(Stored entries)
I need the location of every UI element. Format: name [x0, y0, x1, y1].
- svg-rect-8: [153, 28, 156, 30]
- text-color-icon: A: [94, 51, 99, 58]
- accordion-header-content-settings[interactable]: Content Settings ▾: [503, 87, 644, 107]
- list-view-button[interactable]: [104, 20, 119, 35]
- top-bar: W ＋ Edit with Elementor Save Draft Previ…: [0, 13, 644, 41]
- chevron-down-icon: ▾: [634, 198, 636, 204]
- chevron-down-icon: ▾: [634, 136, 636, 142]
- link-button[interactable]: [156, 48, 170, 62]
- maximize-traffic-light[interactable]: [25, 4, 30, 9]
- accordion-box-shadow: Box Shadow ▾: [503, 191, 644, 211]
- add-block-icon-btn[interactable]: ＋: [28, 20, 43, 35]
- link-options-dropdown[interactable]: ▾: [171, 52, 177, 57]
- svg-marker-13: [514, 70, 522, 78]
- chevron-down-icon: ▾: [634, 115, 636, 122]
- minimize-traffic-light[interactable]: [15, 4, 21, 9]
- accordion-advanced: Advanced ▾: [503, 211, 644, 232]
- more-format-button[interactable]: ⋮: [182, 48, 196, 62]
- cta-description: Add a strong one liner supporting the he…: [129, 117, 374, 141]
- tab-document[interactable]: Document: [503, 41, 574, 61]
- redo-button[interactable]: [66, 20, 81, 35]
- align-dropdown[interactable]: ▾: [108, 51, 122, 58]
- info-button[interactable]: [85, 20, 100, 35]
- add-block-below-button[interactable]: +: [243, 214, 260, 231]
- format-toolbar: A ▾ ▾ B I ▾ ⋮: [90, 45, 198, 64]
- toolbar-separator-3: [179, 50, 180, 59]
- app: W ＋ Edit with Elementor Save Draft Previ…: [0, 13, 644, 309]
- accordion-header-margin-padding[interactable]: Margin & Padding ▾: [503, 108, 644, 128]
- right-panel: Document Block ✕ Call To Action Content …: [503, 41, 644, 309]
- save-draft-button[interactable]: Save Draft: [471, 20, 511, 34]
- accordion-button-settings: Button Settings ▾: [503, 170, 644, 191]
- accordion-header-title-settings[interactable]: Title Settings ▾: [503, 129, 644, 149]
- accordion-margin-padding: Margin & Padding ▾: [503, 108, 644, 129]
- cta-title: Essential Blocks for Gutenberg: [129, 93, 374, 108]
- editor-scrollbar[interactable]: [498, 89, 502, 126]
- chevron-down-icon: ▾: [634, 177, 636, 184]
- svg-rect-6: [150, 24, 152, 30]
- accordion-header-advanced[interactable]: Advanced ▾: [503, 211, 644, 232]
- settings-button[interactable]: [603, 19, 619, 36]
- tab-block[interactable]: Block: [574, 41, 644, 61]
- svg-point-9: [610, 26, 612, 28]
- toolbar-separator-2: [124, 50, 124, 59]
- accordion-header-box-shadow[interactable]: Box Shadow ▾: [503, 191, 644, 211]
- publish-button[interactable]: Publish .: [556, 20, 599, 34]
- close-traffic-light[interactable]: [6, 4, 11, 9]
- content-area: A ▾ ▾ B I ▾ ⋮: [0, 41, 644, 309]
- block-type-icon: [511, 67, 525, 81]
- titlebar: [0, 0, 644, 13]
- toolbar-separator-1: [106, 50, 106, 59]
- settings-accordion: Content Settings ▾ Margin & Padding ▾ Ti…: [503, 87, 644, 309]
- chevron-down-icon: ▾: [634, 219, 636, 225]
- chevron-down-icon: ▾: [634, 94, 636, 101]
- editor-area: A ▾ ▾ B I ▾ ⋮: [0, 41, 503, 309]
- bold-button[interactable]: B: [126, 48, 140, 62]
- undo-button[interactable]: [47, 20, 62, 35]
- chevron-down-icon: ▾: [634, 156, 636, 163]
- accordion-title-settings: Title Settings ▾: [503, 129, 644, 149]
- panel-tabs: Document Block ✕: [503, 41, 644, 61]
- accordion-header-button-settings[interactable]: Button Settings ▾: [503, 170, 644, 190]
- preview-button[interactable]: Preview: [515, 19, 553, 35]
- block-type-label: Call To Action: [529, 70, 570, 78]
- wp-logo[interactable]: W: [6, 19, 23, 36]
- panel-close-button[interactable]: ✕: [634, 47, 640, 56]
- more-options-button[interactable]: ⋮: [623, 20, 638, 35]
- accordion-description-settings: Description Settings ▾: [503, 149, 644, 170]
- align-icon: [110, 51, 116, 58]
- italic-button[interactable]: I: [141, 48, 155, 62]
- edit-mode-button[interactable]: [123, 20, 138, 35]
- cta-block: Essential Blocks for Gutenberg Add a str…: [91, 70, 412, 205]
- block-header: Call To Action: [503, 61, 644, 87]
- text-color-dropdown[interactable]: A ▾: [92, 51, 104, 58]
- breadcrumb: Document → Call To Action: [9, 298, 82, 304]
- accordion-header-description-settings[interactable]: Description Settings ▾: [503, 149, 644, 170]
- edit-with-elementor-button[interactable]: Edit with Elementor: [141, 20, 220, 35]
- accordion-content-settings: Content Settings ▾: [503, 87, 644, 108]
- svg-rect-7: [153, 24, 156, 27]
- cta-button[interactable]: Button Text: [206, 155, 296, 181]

==

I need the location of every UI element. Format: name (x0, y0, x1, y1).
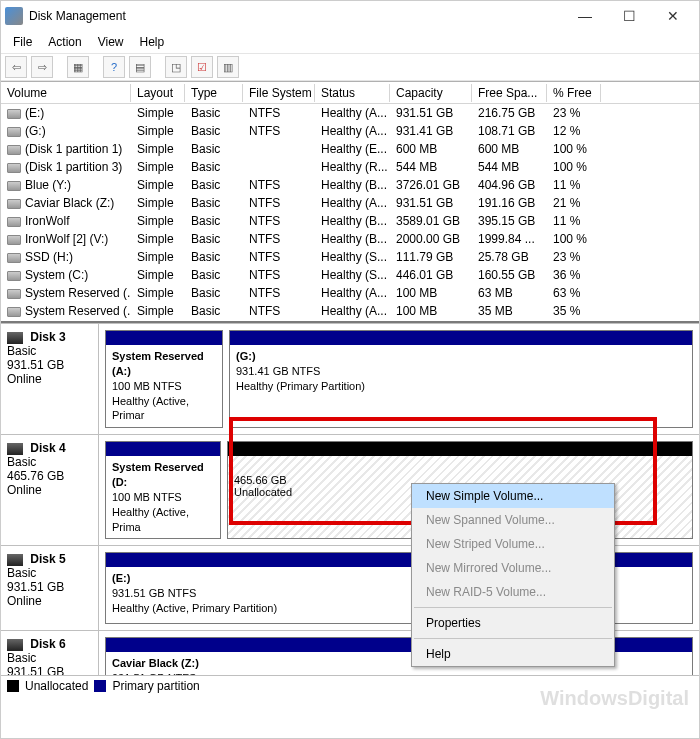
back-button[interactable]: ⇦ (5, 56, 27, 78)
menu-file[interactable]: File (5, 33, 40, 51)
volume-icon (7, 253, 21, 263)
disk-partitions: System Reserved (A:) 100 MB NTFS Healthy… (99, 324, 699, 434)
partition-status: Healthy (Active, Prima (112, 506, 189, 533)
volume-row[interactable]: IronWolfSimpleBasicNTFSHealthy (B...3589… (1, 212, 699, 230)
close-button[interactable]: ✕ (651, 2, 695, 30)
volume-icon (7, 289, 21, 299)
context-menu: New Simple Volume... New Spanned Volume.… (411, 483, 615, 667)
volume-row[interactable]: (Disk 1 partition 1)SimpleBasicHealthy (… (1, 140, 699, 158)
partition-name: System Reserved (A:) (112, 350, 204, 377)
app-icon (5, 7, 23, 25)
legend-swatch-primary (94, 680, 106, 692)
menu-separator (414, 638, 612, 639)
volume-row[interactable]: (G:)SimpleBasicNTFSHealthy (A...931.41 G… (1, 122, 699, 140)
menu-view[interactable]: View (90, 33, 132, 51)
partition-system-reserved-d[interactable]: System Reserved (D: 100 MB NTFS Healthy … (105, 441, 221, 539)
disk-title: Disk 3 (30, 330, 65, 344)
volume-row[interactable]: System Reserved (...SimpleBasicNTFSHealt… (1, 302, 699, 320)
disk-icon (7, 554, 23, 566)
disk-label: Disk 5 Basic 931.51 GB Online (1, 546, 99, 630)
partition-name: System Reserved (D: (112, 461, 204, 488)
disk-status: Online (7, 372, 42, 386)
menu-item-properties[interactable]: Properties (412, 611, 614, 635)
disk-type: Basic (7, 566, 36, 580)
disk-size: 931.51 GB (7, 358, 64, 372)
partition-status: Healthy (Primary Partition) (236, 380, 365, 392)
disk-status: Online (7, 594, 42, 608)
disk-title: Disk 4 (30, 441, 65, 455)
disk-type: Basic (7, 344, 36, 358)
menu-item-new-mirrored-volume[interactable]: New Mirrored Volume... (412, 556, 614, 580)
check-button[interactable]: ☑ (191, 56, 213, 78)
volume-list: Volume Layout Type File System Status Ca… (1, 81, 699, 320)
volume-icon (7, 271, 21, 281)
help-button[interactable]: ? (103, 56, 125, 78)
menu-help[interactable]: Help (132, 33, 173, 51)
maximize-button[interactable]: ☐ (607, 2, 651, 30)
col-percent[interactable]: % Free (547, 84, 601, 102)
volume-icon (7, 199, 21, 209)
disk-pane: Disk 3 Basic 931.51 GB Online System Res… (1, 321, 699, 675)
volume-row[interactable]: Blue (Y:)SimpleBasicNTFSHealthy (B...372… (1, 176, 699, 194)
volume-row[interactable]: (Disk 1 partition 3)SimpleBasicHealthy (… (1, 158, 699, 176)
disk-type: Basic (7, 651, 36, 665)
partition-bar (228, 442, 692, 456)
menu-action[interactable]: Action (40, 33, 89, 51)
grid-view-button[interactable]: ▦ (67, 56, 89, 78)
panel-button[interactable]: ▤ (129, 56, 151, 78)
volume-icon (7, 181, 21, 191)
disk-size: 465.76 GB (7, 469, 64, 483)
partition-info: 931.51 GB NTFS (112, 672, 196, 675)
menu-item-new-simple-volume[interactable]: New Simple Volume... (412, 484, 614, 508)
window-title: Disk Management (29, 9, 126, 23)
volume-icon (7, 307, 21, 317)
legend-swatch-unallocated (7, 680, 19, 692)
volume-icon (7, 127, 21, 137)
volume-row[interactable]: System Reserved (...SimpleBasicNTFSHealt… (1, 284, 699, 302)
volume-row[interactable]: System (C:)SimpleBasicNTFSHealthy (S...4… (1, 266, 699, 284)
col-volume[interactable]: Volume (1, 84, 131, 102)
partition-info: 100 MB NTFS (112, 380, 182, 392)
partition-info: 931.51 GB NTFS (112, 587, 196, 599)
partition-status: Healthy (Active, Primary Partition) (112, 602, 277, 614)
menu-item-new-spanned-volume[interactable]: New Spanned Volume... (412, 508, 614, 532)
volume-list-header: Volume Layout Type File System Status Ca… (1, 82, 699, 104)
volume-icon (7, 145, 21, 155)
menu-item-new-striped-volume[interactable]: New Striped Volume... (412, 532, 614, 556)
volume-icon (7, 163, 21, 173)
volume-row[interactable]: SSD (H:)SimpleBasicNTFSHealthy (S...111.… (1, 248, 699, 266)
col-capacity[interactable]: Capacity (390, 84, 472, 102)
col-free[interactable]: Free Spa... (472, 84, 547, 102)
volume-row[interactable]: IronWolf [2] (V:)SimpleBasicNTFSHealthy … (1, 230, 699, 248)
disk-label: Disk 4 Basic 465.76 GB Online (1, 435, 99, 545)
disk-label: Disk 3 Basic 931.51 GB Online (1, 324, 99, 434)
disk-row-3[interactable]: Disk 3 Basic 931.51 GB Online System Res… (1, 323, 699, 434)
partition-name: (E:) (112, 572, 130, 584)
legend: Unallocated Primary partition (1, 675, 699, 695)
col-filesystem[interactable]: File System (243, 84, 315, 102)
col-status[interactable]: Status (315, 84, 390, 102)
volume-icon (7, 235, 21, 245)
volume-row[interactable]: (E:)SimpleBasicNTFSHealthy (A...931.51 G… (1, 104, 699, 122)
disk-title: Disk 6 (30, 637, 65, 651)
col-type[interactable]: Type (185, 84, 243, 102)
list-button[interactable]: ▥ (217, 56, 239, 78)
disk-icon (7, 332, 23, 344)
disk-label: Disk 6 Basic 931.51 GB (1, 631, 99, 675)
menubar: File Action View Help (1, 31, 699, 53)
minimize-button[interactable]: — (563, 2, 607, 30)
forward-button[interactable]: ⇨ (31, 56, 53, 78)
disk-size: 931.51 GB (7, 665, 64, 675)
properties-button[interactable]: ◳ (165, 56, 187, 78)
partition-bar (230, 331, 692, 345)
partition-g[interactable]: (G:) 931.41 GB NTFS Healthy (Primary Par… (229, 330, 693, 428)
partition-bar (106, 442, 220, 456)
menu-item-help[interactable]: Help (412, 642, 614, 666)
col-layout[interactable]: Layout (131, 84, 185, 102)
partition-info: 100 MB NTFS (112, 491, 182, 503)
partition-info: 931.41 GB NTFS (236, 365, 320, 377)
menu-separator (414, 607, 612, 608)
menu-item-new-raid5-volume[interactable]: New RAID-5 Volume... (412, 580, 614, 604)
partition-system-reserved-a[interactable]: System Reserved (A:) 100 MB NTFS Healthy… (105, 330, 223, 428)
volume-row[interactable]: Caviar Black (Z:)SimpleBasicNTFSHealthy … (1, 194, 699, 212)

◆ **PROBLEM DESCRIPTION**: Copy out every line of the entries where the string "shadow" shows up.

◆ **REPLY**:
- accordion-box-shadow: Box Shadow ▾: [503, 191, 644, 211]
- accordion-header-box-shadow[interactable]: Box Shadow ▾: [503, 191, 644, 211]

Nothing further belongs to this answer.